The CSP Indirect program is a quick and relatively painless way to get started with Office 365 and other cloud solutions.  In this article, we will review how it works, how it doesn’t work, and things to consider before signing up.

The point of this blog is to make things simple; let’s stay with that concept for a moment.  In the simplest terms, CSP Indirect means you are “indirectly” selling solutions to your end customers.  Why indirect?  In this model, you do not hold (perhaps you do but don’t want to mess with it) the qualifications/authorizations to sell Microsoft cloud solutions directly to your end customers from Microsoft, you must purchase through a distributor and then sell to your customers.  This could mean higher pricing, working with third-party systems instead of your own, and procurement.  One of the biggest disadvantage (sometimes an advantage) is there’s no direct support line to Microsoft.  If something goes wrong, you contact your distributor, who works directly with Microsoft.

As a cloud provider, you are also limited in some of the solutions you can sell to your customer from your datacenter environment.  Take as an example, the Qualified Multitenant Hosting Addendum (QMH).   If you are currently purchasing licenses through an indirect partner, you cannot host Windows 10 E3/E5 from your shared cloud environment. Only authorized CSP Direct partners have that luxury.  The same is true for Office Pro Plus and other desktop applications.

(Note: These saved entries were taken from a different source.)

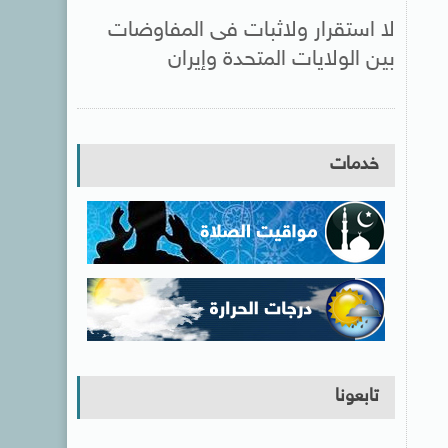
لا استقرار ولاثبات فى المفاوضات
بين الولايات المتحدة وإيران
خدمات
تابعونا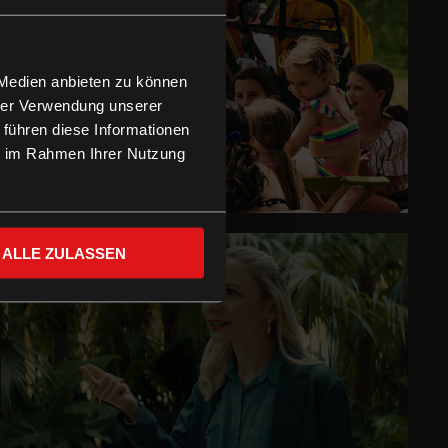
 Medien anbieten zu können
hrer Verwendung unserer
 führen diese Informationen
ie im Rahmen Ihrer Nutzung
ALLE ZULASSEN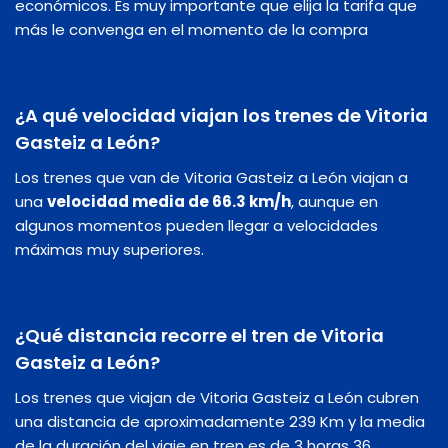
económicos. Es muy importante que elija la tarifa que
más le convenga en el momento de la compra
¿A qué velocidad viajan los trenes de Vitoria
Gasteiz a León?
Los trenes que van de Vitoria Gasteiz a León viajan a
una
velocidad media de 66.3 km/h
, aunque en
algunos momentos pueden llegar a velocidades
máximas muy superiores.
¿Qué distancia recorre el tren de Vitoria
Gasteiz a León?
Los trenes que viajan de Vitoria Gasteiz a León cubren
una distancia de aproximadamente 239 Km y la media
de la duración del viaje en tren es de 3 horas 36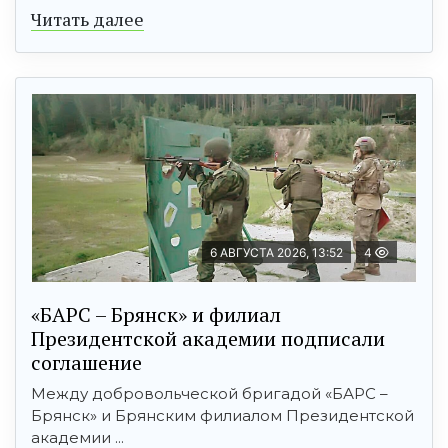
Читать далее
6 АВГУСТА 2026, 13:52
4
«БАРС – Брянск» и филиал
Президентской академии подписали
соглашение
Между добровольческой бригадой «БАРС –
Брянск» и Брянским филиалом Президентской
академии ...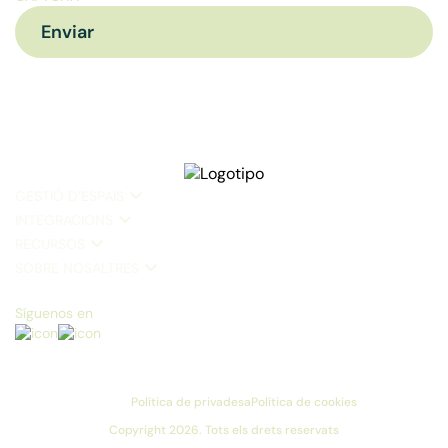
GESTIÓ D’ESPAIS
INTEGRACIONS
RECURSOS
SOBRE NOSALTRES
Síguenos en
Política de privadesa
Política de cookies
Copyright 2026. Tots els drets reservats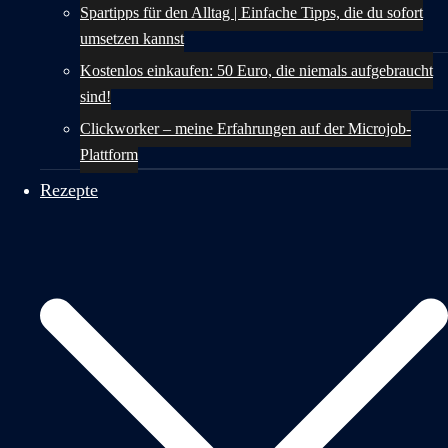
Spartipps für den Alltag | Einfache Tipps, die du sofort
umsetzen kannst
Kostenlos einkaufen: 50 Euro, die niemals aufgebraucht
sind!
Clickworker – meine Erfahrungen auf der Microjob-
Plattform
Rezepte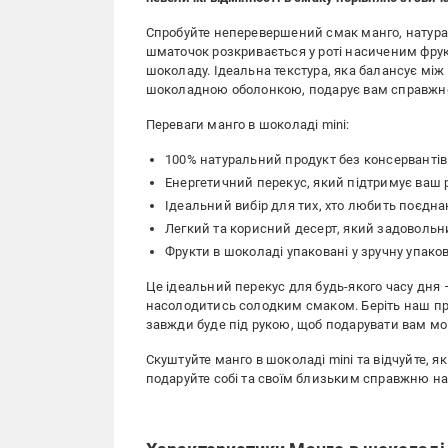
Спробуйте неперевершений смак манго, натур
шматочок розкривається у роті насиченим фру
шоколаду. Ідеальна текстура, яка балансує м
шоколадною оболонкою, подарує вам справжн
Переваги манго в шоколаді mini:
100% натуральний продукт без консервантів
Енергетичний перекус, який підтримує ваш р
Ідеальний вибір для тих, хто любить поєдна
Легкий та корисний десерт, який задовольн
Фрукти в шоколаді упаковані у зручну упаков
Це ідеальний перекус для будь-якого часу дня –
насолодитись солодким смаком. Беріть наш прод
завжди буде під рукою, щоб подарувати вам м
Скуштуйте манго в шоколаді mini та відчуйте, 
подаруйте собі та своїм близьким справжню на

The advantage of CSP Indirect is you do not have to spend resources (including investing in additional staff and funding a platform) That’s all on the distributor.  You can think of CSP Indirect as white labeling Office 365.  It’s not technically white labeled (your end customer knows they are getting Office 365) but the billing comes from you.  CSP Indirect means you are leveraging someone else’s resources to deliver a solution to your end customers.  You still bill your customer and can provide basic support, which has its benefits.

Is CSP Indirect right for your business?  If you are just getting started in selling Office 365 or are currently purchasing Office 365 licenses on behalf of your customers from the Microsoft portal, CSP Indirect is the way to go.  If you are a large provider who has the resources, personnel, and funds to support CSP Direct solution, I would recommend going CSP Direct over Indirect.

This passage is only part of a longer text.